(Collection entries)
....................
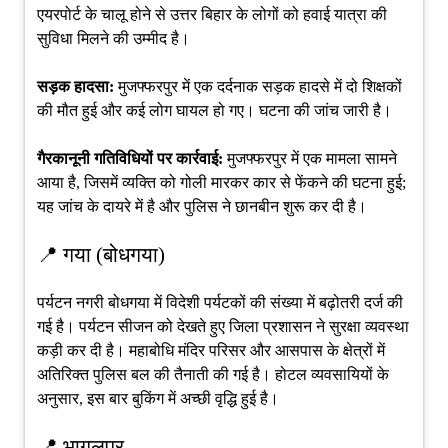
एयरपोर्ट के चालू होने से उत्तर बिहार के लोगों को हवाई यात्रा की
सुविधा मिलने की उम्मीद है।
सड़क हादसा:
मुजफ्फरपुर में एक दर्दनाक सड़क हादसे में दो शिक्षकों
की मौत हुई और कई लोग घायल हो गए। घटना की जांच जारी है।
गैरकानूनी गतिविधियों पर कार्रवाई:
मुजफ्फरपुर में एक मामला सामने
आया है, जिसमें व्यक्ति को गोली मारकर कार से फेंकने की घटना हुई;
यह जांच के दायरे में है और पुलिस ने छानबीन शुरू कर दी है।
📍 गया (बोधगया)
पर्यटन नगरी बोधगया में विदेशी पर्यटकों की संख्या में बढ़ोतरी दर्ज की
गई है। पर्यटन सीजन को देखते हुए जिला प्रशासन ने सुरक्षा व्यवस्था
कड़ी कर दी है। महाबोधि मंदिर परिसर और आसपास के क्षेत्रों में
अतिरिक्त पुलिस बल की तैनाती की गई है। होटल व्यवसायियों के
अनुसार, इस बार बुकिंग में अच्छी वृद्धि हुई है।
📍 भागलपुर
....................
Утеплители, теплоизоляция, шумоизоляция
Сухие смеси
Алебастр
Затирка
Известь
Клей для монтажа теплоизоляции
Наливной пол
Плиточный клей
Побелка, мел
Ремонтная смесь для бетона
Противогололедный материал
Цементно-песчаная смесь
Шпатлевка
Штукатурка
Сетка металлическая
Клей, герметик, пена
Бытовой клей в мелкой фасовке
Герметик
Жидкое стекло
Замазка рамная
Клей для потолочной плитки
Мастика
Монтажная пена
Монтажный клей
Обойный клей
....................
> **TASK**: I'd like the lines above from the one with "Бытовой клей в мелкой фасовке" up to and including the one with "Обойный клей" copied exactly, with no other lines.

> **EXERCISE SOLUTION**:
Бытовой клей в мелкой фасовке
Герметик
Жидкое стекло
Замазка рамная
Клей для потолочной плитки
Мастика
Монтажная пена
Монтажный клей
Обойный клей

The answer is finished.